Pour illustrer cette hypothèse, prenons l’exemple des papillons de nuit et des chauves-souris : Les chauve-souris insectivores produisent des ultrasons qui possèdent une fréquence comprise entre 10.000 et 150.000 hertz (pour comparaison, l’oreille humaine ne peut percevoir que les sons entre 20 et 20.000 hertz). Ces ultrasons leur permettent de se déplacer dans le noir le plus total grâce aux échos qui sont renvoyés par l’environnement immédiat, c’est ce qu’on appelle l’écholocalisation. Ce système est si précis que les chauve-souris seraient même capables de percevoir les textures : très pratique pour faire la différence entre les feuilles d’un arbres et les petits poils sur le corps des papillons de nuit dont elles se nourrissent !
On pourrait croire que ces derniers sont totalement vulnérables face à cette technique si performante, et pourtant ! Certains papillons de nuit ont évolué de manière à entendre les ultrasons que les chauves-souris produisent. Ils peuvent donc anticiper leurs attaques et éviter de se retrouver sur la trajectoire de ces redoutables prédateurs ! Ce n’est pas tout, puisqu’ils sont même capables de produire leurs propres ultrasons pour interférer avec ceux des chauve-souris ! C’est donc une course à l’armement évolutif entre la proie et le prédateur, qui les pousse constamment à devenir plus performant pour survivre.

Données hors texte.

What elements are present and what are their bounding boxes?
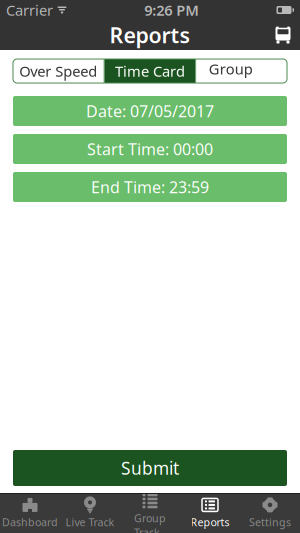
staticText: End Time: 23:59: [91, 176, 209, 198]
button[interactable]: Submit: [13, 450, 287, 486]
staticText: Live Track: [66, 515, 114, 529]
staticText: Start Time: 00:00: [87, 138, 213, 160]
button[interactable]: Reports: [180, 493, 240, 533]
staticText: Over Speed: [19, 61, 97, 81]
staticText: Submit: [121, 456, 179, 480]
staticText: 9:26 PM: [144, 0, 199, 20]
staticText: Reports: [110, 21, 190, 49]
staticText: Carrier: [6, 0, 53, 20]
button[interactable]: Settings: [240, 493, 300, 533]
button[interactable]: Vehicles: [266, 20, 300, 50]
button[interactable]: Time Card: [105, 59, 195, 83]
staticText: Settings: [249, 515, 291, 529]
staticText: Date: 07/05/2017: [86, 100, 214, 122]
button[interactable]: Dashboard: [0, 493, 60, 533]
button[interactable]: Group Summary: [196, 59, 287, 83]
button[interactable]: Date: 07/05/2017: [13, 96, 287, 126]
staticText: Group Track: [134, 511, 166, 533]
button[interactable]: End Time: 23:59: [13, 172, 287, 202]
button[interactable]: Live Track: [60, 493, 120, 533]
staticText: Time Card: [115, 61, 185, 81]
button[interactable]: Start Time: 00:00: [13, 134, 287, 164]
button[interactable]: Group Track: [120, 493, 180, 533]
staticText: Dashboard: [2, 515, 58, 529]
button[interactable]: Over Speed: [13, 59, 104, 83]
staticText: Group Summary: [209, 59, 275, 83]
staticText: Reports: [190, 515, 230, 529]
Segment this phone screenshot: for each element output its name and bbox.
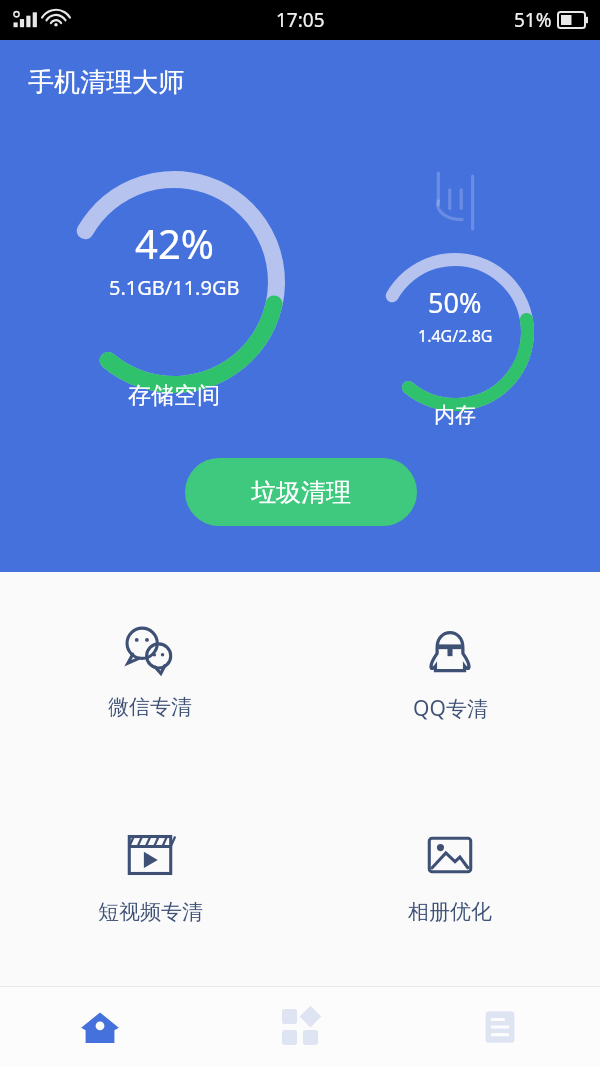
staticText: 垃圾清理 [251, 477, 351, 508]
staticText: 17:05 [276, 7, 325, 33]
staticText: 1.4G/2.8G [418, 325, 493, 347]
button[interactable]: Home [0, 987, 200, 1067]
staticText: 存储空间 [128, 381, 220, 410]
button[interactable]: 短视频专清 [0, 823, 300, 929]
staticText: 手机清理大师 [28, 66, 184, 99]
staticText: 微信专清 [108, 694, 192, 720]
button[interactable]: More [400, 987, 600, 1067]
staticText: 51% [514, 7, 552, 33]
button[interactable]: Apps [200, 987, 400, 1067]
staticText: QQ专清 [413, 694, 488, 723]
button[interactable]: QQ专清 [300, 618, 600, 727]
staticText: 内存 [434, 402, 476, 428]
button[interactable]: 相册优化 [300, 823, 600, 929]
staticText: 相册优化 [408, 899, 492, 925]
button[interactable]: 垃圾清理 [185, 458, 417, 526]
staticText: 5.1GB/11.9GB [109, 274, 240, 301]
button[interactable]: 微信专清 [0, 618, 300, 724]
staticText: 短视频专清 [98, 899, 203, 925]
staticText: 42% [135, 216, 214, 270]
staticText: 50% [428, 284, 482, 321]
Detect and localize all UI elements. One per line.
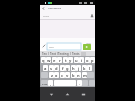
staticText: Komu xyxy=(43,15,50,18)
staticText: u xyxy=(75,58,78,63)
staticText: p xyxy=(91,58,94,63)
staticText: o xyxy=(86,58,89,63)
button[interactable]: Back xyxy=(47,90,56,99)
staticText: c xyxy=(61,73,64,78)
button[interactable]: Send xyxy=(83,44,91,50)
staticText: i xyxy=(81,58,83,63)
button[interactable]: p xyxy=(90,57,95,63)
staticText: b xyxy=(72,73,75,78)
staticText: s xyxy=(50,66,53,71)
staticText: d xyxy=(55,66,58,71)
button[interactable]: k xyxy=(82,65,87,71)
button[interactable]: d xyxy=(54,65,59,71)
staticText: f xyxy=(62,66,64,71)
staticText: g xyxy=(66,66,69,71)
staticText: , xyxy=(50,81,52,86)
button[interactable]: y xyxy=(68,57,73,63)
button[interactable]: h xyxy=(71,65,76,71)
staticText: Texting xyxy=(58,52,69,56)
button[interactable]: v xyxy=(65,72,70,78)
staticText: a xyxy=(44,66,47,71)
button[interactable]: n xyxy=(76,72,81,78)
button[interactable]: b xyxy=(71,72,76,78)
staticText: t xyxy=(65,58,67,63)
button[interactable]: e xyxy=(52,57,57,63)
button[interactable]: a xyxy=(43,65,48,71)
staticText: j xyxy=(78,66,80,71)
button[interactable]: t xyxy=(63,57,68,63)
button[interactable]: l xyxy=(87,65,92,71)
button[interactable]: Text xyxy=(47,51,58,56)
staticText: Texts xyxy=(72,52,80,56)
staticText: l xyxy=(89,66,91,71)
staticText: w xyxy=(47,58,51,63)
staticText: z xyxy=(51,73,53,78)
button[interactable]: . xyxy=(77,80,82,86)
button[interactable]: o xyxy=(85,57,90,63)
staticText: y xyxy=(69,58,72,63)
button[interactable]: i xyxy=(79,57,84,63)
button[interactable]: s xyxy=(49,65,54,71)
staticText: h xyxy=(72,66,75,71)
staticText: ?123 xyxy=(42,82,48,85)
button[interactable]: Tex xyxy=(39,51,50,56)
button[interactable]: Add contact xyxy=(88,12,95,20)
staticText: x xyxy=(55,73,58,78)
button[interactable]: x xyxy=(54,72,59,78)
staticText: 140/1 xyxy=(86,42,92,45)
staticText: q xyxy=(42,58,45,63)
button[interactable]: g xyxy=(65,65,70,71)
staticText: Text xyxy=(50,52,56,56)
button[interactable]: Attach xyxy=(41,43,47,49)
staticText: k xyxy=(83,66,86,71)
staticText: . xyxy=(79,81,81,86)
staticText: e xyxy=(53,58,56,63)
button[interactable]: c xyxy=(60,72,65,78)
button[interactable]: , xyxy=(48,80,53,86)
button[interactable]: Recents xyxy=(79,90,88,99)
staticText: Text xyxy=(49,45,54,48)
button[interactable]: Texting xyxy=(58,51,69,56)
button[interactable]: r xyxy=(57,57,62,63)
button[interactable]: Home xyxy=(63,90,72,99)
staticText: Nová zpráva xyxy=(48,7,61,10)
staticText: r xyxy=(59,58,61,63)
staticText: m xyxy=(83,73,87,78)
button[interactable]: f xyxy=(60,65,65,71)
staticText: Tex xyxy=(42,52,47,56)
button[interactable]: w xyxy=(46,57,51,63)
button[interactable]: j xyxy=(76,65,81,71)
button[interactable]: Texts xyxy=(70,51,81,56)
button[interactable]: Back xyxy=(40,5,47,12)
button[interactable]: Text xyxy=(47,43,81,50)
staticText: n xyxy=(77,73,80,78)
button[interactable]: m xyxy=(82,72,87,78)
button[interactable]: q xyxy=(41,57,46,63)
button[interactable]: z xyxy=(49,72,54,78)
staticText: v xyxy=(66,73,69,78)
button[interactable]: Symbols xyxy=(41,80,48,86)
button[interactable]: u xyxy=(74,57,79,63)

D’autres êtres vivants ont bien compris ce principe, c’est le cas d’un petit arachnide qui pond ses œufs dans les tympans des papillons de nuit. Si les deux tympans sont colonisés, le papillon devient incapable d’entendre les ultrasons des chauve-souris et c’est la mort assurée, pour lui comme pour le parasite ! Ce dernier a donc développé une astuce : il ne pond ses œufs que dans un seul tympan, et laisse une trace chimique pour signaler à ses camarades que l’hôte est déjà occupé. Une sorte de bienveillance particulièrement égoïste, qui nous montre à quel point le vivant peut être plein de ressource !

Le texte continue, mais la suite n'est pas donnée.